Regime Filter Strategy for Freqtrade
Timeframe
1h
Direction
Long & Short
Stoploss
-5.0%
Trailing Stop
No
ROI
0m: 12.0%
Interface Version
3
Startup Candles
250
Indicators
2
"""
Regime Filter Strategy - Adaptive Long/Short
=============================================
Bull Regime (EMA50 > EMA100): Longs only
Bear Regime (EMA50 < EMA100): Shorts only
BACKTESTED RESULTS (Jul 2022 - Jan 2026, 3.5 years):
- Return: +1,450%
- Sharpe Ratio: 0.37
- Sortino Ratio: 0.87
- Calmar Ratio: 73.00
- Max Drawdown: 29.24%
- Profit Factor: 1.40
- Total Trades: 204
- Win Rate: 40.2%
- Long Profit: +610%
- Short Profit: +840%
Settings: 95% stake, 1x leverage, 12% TP, 5% SL
Pair: SOL/USDT Futures on Binance
Timeframe: 1 hour
Strategy Logic:
- Uses EMA50/EMA100 crossover to detect market regime
- Bull regime (EMA50 > EMA100): Only takes long positions
- Bear regime (EMA50 < EMA100): Only takes short positions
- Entry on breakout above/below 20-period high/low
- Requires volume surge (2.3x average) for confirmation
- Requires momentum (2% move in 5 candles)

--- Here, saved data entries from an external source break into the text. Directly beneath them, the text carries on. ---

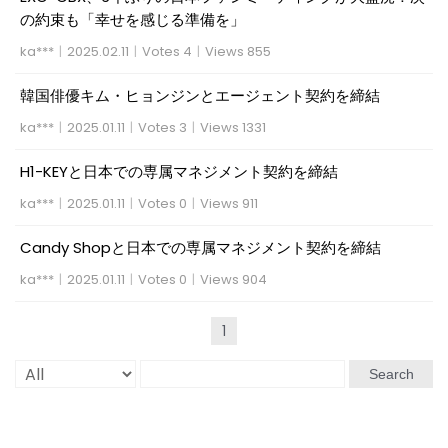
の約束も「幸せを感じる準備を」
ka***
|
2025.02.11
|
Votes 4
|
Views 855
韓国俳優キム・ヒョンジンとエージェント契約を締結
ka***
|
2025.01.11
|
Votes 3
|
Views 1331
H1-KEYと日本での専属マネジメント契約を締結
ka***
|
2025.01.11
|
Votes 0
|
Views 911
Candy Shopと日本での専属マネジメント契約を締結
ka***
|
2025.01.11
|
Votes 0
|
Views 904
1
Search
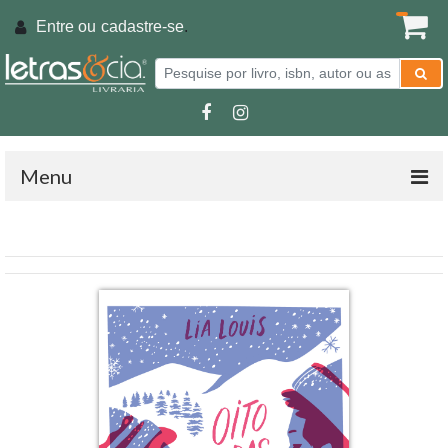
Entre ou
cadastre-se
.
Menu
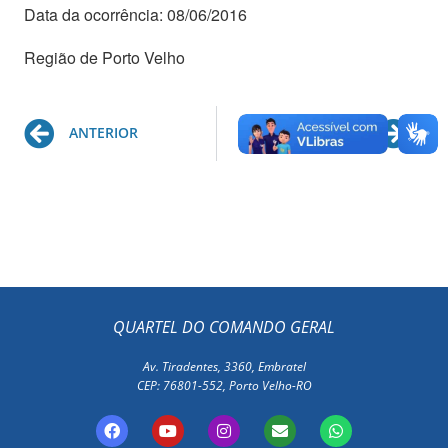
Data da ocorrência: 08/06/2016
Região de Porto Velho
Prev
Ne
ANTERIOR
PRÓXIMO
QUARTEL DO COMANDO GERAL
Av. Tiradentes, 3360, Embratel
CEP: 76801-552, Porto Velho-RO
F
Y
I
E
W
a
o
n
n
h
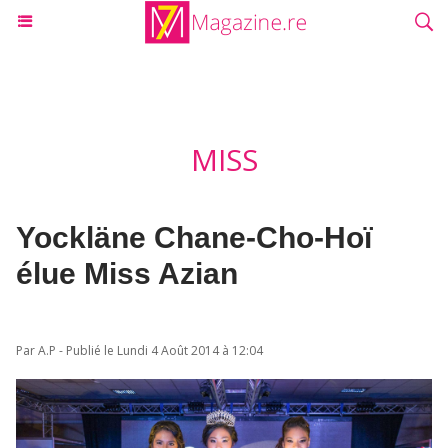
MISS
Yockläne Chane-Cho-Hoï
élue Miss Azian
Par A.P - Publié le Lundi 4 Août 2014 à 12:04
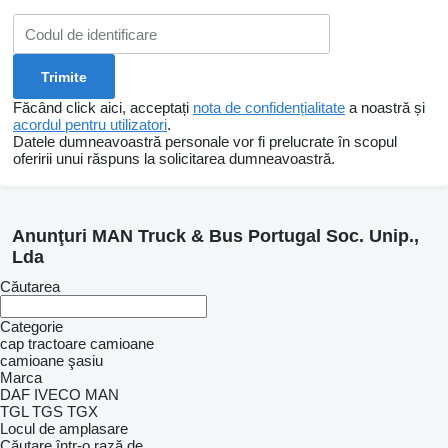
Făcând click aici, acceptați
nota de confidențialitate
a noastră și
acordul pentru utilizatori
.
Datele dumneavoastră personale vor fi prelucrate în scopul
oferirii unui răspuns la solicitarea dumneavoastră.
Anunţuri MAN Truck & Bus Portugal Soc. Unip.,
Lda
Căutarea
Categorie
cap tractoare
camioane
camioane şasiu
Marca
DAF
IVECO
MAN
TGL
TGS
TGX
Locul de amplasare
Căutare într-o rază de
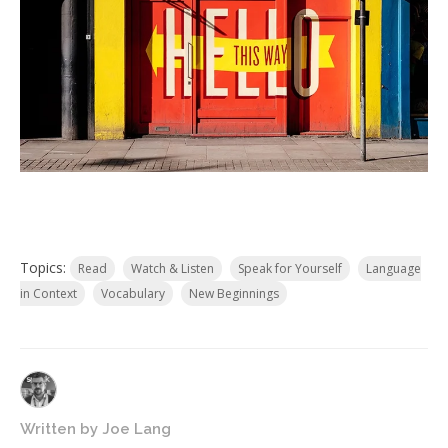
Topics:
Read
Watch & Listen
Speak for Yourself
Language
in Context
Vocabulary
New Beginnings
Written by
Joe Lang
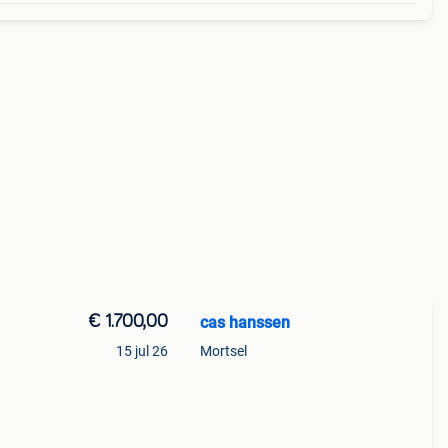
€ 1.700,00
cas hanssen
15 jul 26
Mortsel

- Takes profit at 12%, stops loss at 5%
"""
import numpy as np
from freqtrade.strategy import IStrategy
from pandas import DataFrame
import talib.abstract as ta
class RegimeFilterStrategy(IStrategy):
"""
Regime Filter Strategy for Freqtrade
This strategy adapts to market conditions by only trading
in the direction of the prevailing regime:
- Bull regime: Long positions only
- Bear regime: Short positions only
"""
INTERFACE_VERSION = 3
timeframe = '1h'
can_short = True
# 12% Take Profit, 5% Stop Loss
minimal_roi = {"0": 0.12}
stoploss = -0.05
# No trailing stop - rely on ROI and SL
trailing_stop = False
process_only_new_candles = True
startup_candle_count = 250
use_custom_stoploss = False
# Optimized parameters from backtesting
breakout_period = 20 # 20-period high/low breakout
volume_mult = 2.3 # Volume must be 2.3x average
momentum_pct = 0.02 # 2% momentum threshold
def populate_indicators(self, dataframe: DataFrame, metadata: dict) -> DataFrame:
"""
Calculate all technical indicators needed for the strategy.
"""
# === TREND EMAs FOR REGIME DETECTION ===
dataframe['ema50'] = ta.EMA(dataframe, timeperiod=50)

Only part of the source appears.